■ Task description
What lines below contain the string "Summer"? List them all.

(Dataset records begins)

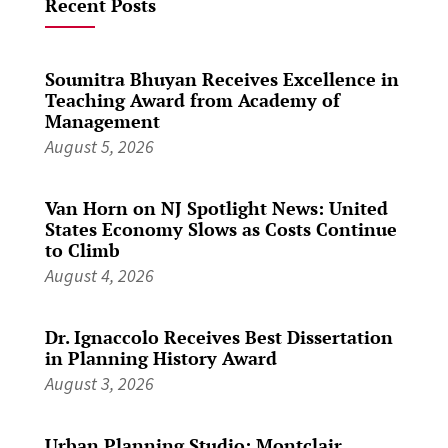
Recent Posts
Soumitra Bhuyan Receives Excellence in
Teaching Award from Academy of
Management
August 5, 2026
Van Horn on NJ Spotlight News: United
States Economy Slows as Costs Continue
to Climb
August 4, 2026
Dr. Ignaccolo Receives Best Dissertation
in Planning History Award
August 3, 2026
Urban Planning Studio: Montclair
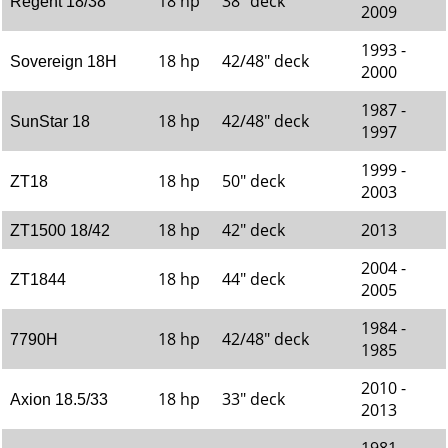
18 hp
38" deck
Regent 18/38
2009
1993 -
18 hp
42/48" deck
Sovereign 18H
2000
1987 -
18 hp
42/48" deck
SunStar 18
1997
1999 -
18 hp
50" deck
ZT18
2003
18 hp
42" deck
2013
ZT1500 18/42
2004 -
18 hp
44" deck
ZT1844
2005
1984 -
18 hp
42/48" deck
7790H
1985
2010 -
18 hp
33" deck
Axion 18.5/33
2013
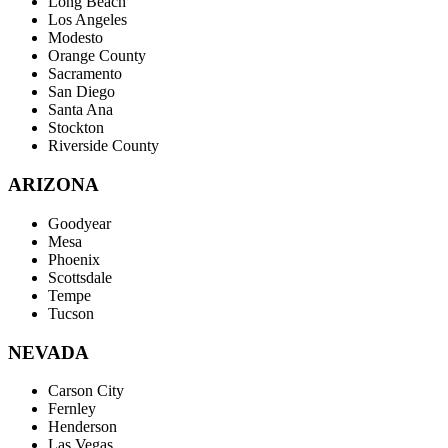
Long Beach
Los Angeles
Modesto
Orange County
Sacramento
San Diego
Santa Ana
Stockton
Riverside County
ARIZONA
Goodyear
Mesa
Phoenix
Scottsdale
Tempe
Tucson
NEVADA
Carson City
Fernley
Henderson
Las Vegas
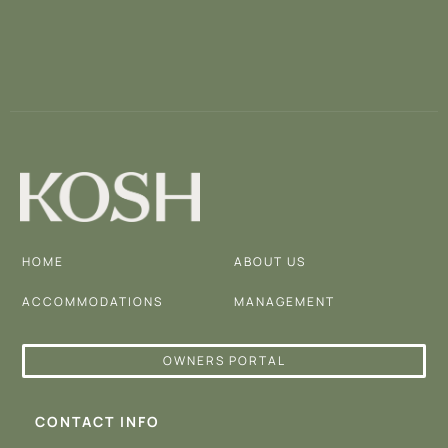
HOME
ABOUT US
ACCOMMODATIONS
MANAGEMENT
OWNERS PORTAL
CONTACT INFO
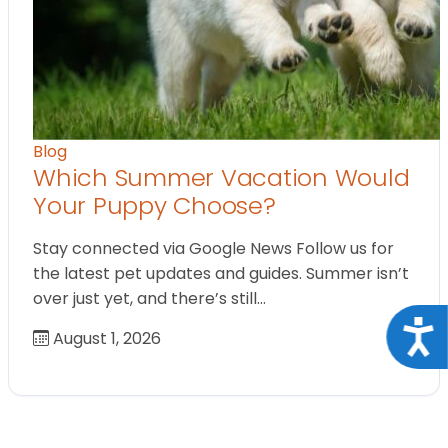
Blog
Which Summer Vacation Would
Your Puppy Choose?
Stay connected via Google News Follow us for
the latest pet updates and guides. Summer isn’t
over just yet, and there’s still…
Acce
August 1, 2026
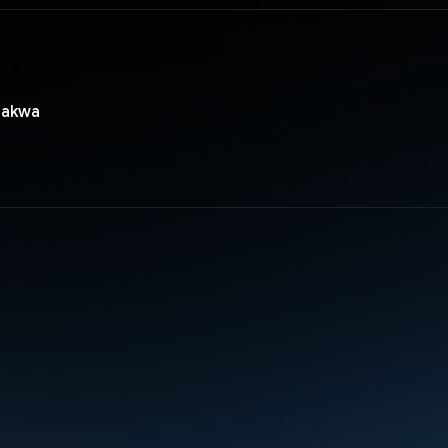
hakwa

(Dataset records ends)

■ Output for this exercise
Which Summer Vacation Would
the latest pet updates and guides. Summer isn’t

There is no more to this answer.